Some weeks ago, a weekly national newspaper in South Africa ran a story on a directive given by a recruitment agency to its agents for the recruitment of an "SMG - Marketing Manager" and it included a "[n]ew spec (sic) from SMG for a Marketing Manager." The email continued: "Ideal candidate youngish white Male and Female (slightly prefer male)…."
BMW SMG immediately distanced itself from Schlemmer & Associates, the recruitment company, even though the email said the request came "from SMG".
The EFF in the Western Cape has been staging peaceful protests against BMW SMG in Cape Town to highlight the blatant racist employment practices of the dealership, in full view of BMW South Africa. The latter is yet to issue a response condemning the other group's employment practices.

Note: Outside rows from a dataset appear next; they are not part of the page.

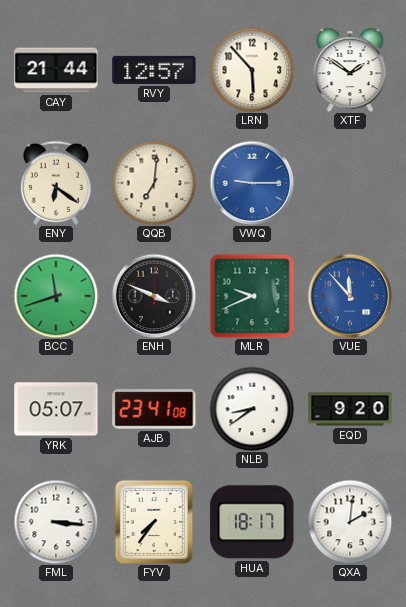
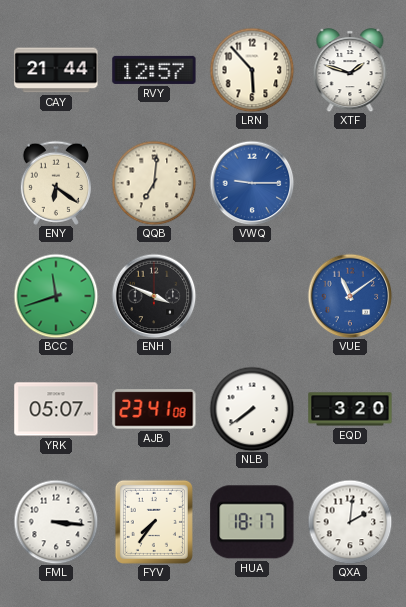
XTF: 1:51 -> 1:48
MLR: 9:41 -> none
VUE: 11:53 -> 11:09
NLB: 8:39 -> 7:39
EQD: 9:20 -> 3:20
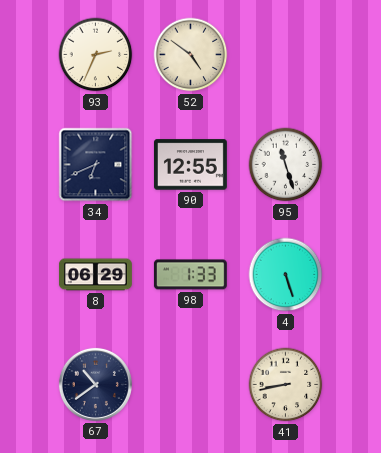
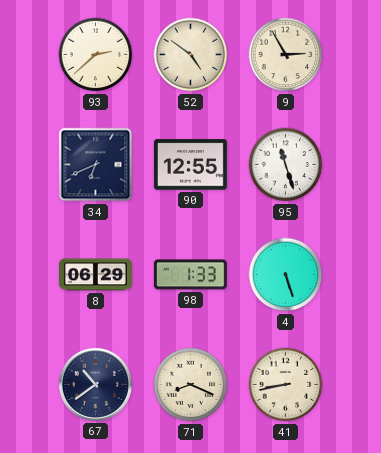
93: 2:34 -> 2:38
9: none -> 2:55
71: none -> 8:19
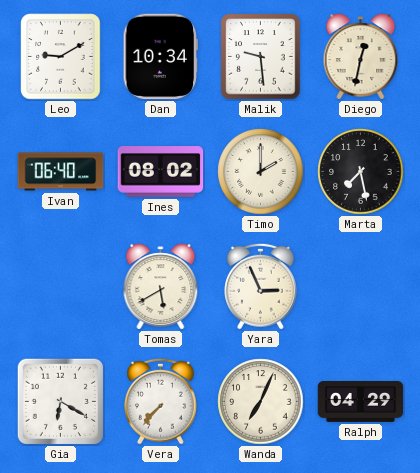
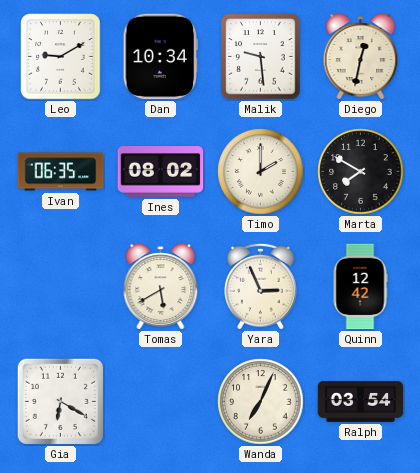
Ivan: 06:40 -> 06:35
Marta: 7:28 -> 7:50
Quinn: none -> 12:42
Vera: 7:37 -> none
Ralph: 04:29 -> 03:54
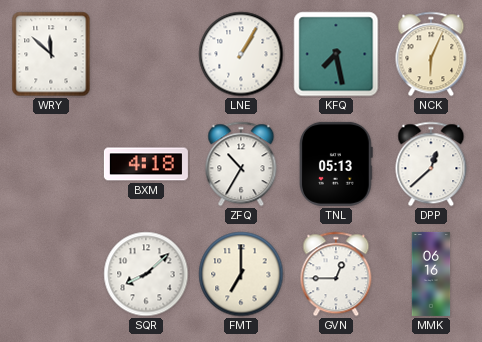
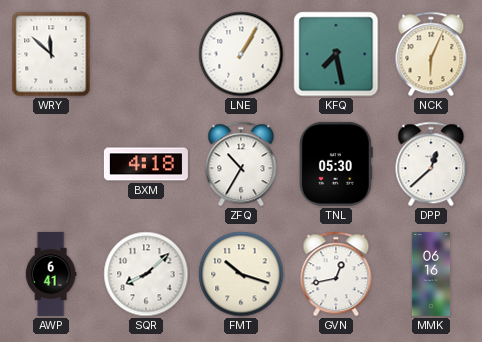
TNL: 05:13 -> 05:30
AWP: none -> 6:41
FMT: 7:00 -> 10:18
GVN: 12:45 -> 12:43
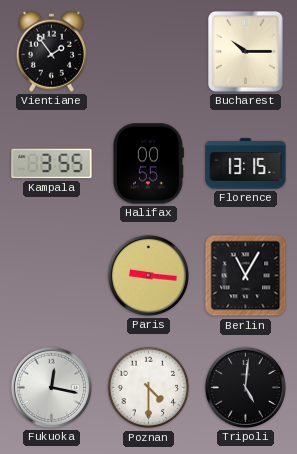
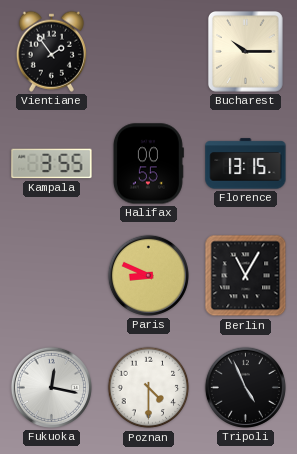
Paris: 9:16 -> 8:49
Tripoli: 5:01 -> 4:56
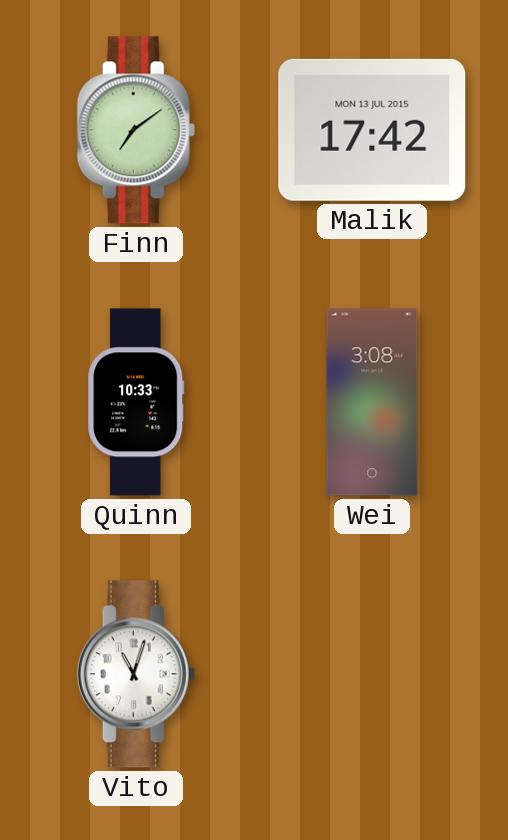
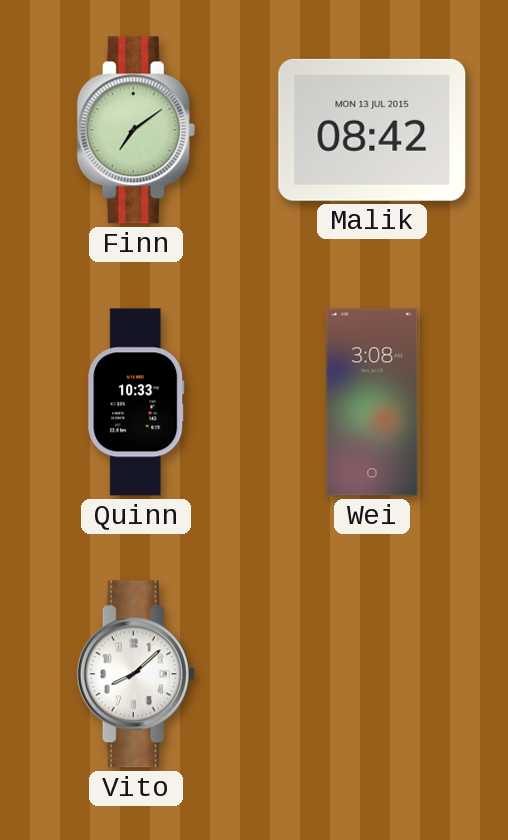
Malik: 17:42 -> 08:42
Vito: 11:03 -> 8:08
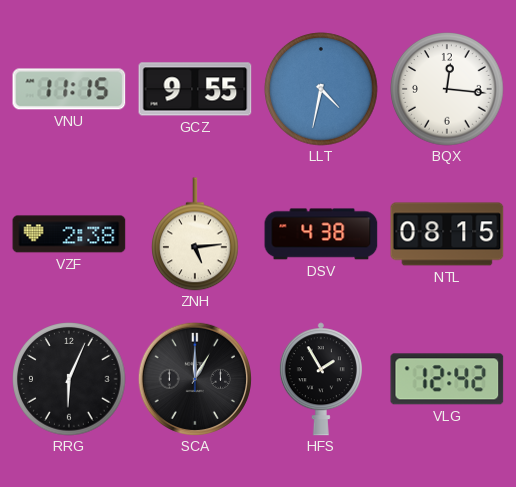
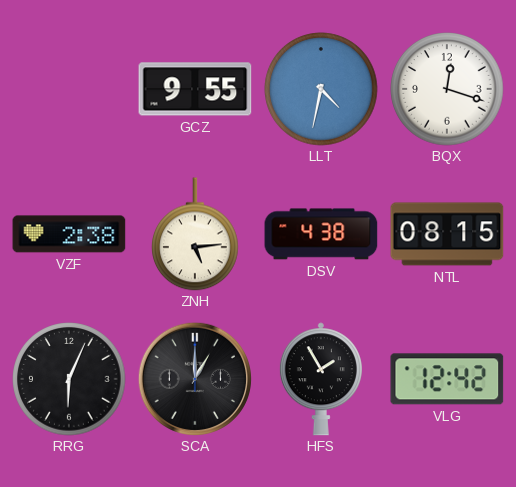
VNU: 11:15 -> none
BQX: 12:16 -> 12:18
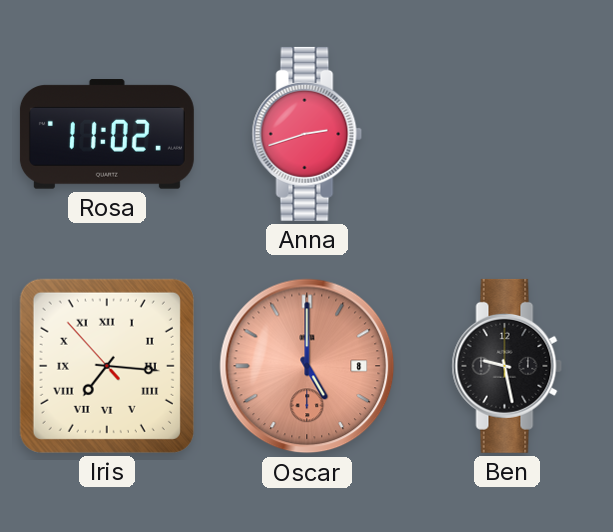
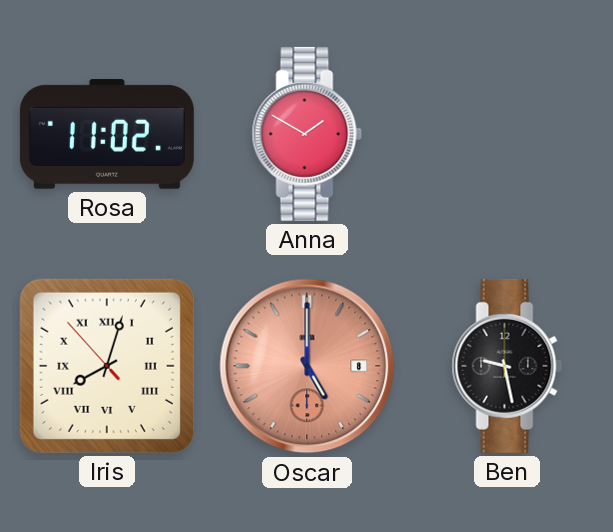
Anna: 2:42 -> 1:50
Iris: 7:15 -> 8:02
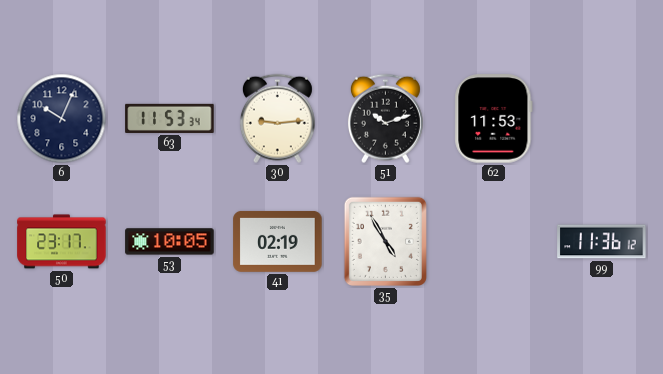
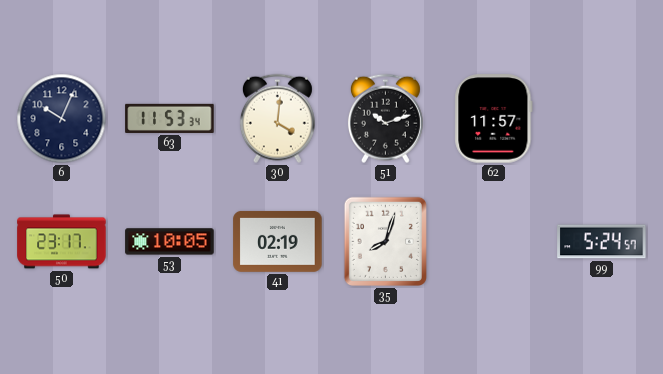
30: 9:14 -> 4:01
62: 11:53 -> 11:57
35: 4:55 -> 8:03
99: 11:36 -> 5:24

The past few weeks in South Africa have shown us that racism is alive and well and sadly, still thriving in some pockets of corporate South Africa.
The examples of Clicks and the SMG BMW group have been exposed through great determination from the EFF. The EFF is taking no prisoners and this determination must be commended.
We cannot pussyfoot around this issue. Unless punitive measures are taken, racism will continue to simmer.
While Clicks suspended staff involved in the advert and an executive resigned, we are still waiting for BMW SA to do the same and act without fear or favour in punishing the SMG BMW group by taking franchises away from them.
The EFF will not wait for any approval to continue its assault on racist practices.
SMG BMW remains our target of exposure and there is little doubt that we will get the same outcomes we had with Clicks. If there is anything apartheid taught us, it is that we must fight for what we want and fight to be recognised as people!
For our children's sakes, we will not give up the fight!
- Bernard Yusuf Joseph is the former chairperson of the EFF in the Western Cape and a Member of Parliament. He writes in his personal capacity.